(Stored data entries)
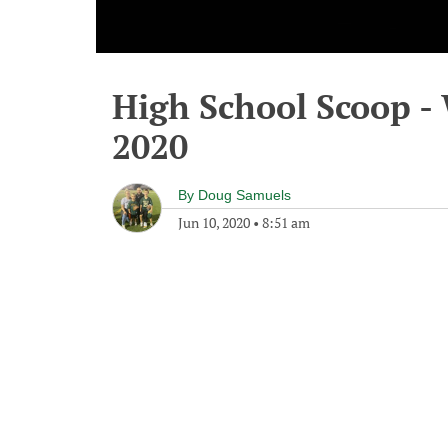
High School Scoop -
2020
By
Doug Samuels
Jun 10, 2020
•
8:51 am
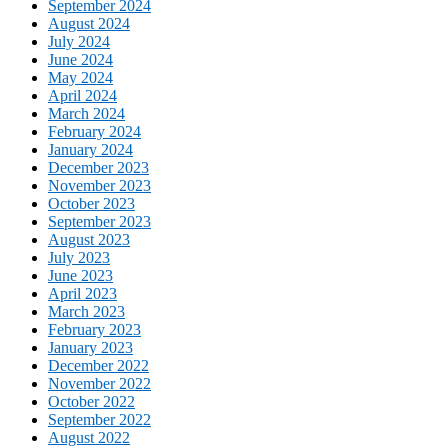
September 2024
August 2024
July 2024
June 2024
May 2024
April 2024
March 2024
February 2024
January 2024
December 2023
November 2023
October 2023
September 2023
August 2023
July 2023
June 2023
April 2023
March 2023
February 2023
January 2023
December 2022
November 2022
October 2022
September 2022
August 2022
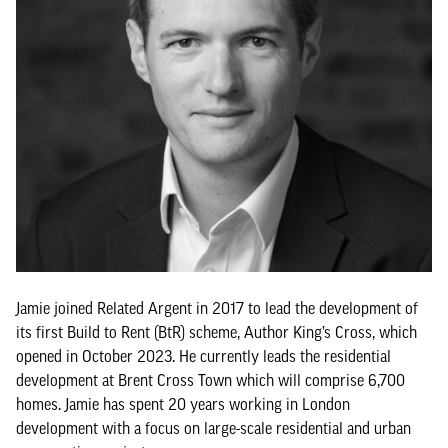
Jamie joined Related Argent in 2017 to lead the development of
its first Build to Rent (BtR) scheme, Author King’s Cross, which
opened in October 2023. He currently leads the residential
development at Brent Cross Town which will comprise 6,700
homes. Jamie has spent 20 years working in London
development with a focus on large-scale residential and urban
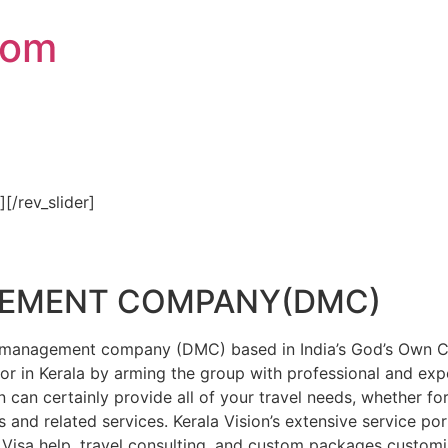
com
″][/rev_slider]
GEMENT COMPANY(DMC)
on management company (DMC) based in India’s God’s Own Cou
or in Kerala by arming the group with professional and expe
n can certainly provide all of your travel needs, whether f
 and related services. Kerala Vision’s extensive service por
Visa help, travel consulting, and custom packages custom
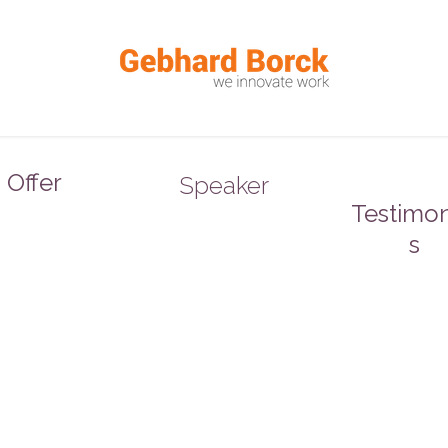
Offer
Speaker
Testimon
s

- [Task brief]
Where in the records does the word "with" appear? Copy each line that holds it.

- [Task result]
development with a focus on large-scale residential and urban
or in Kerala by arming the group with professional and expe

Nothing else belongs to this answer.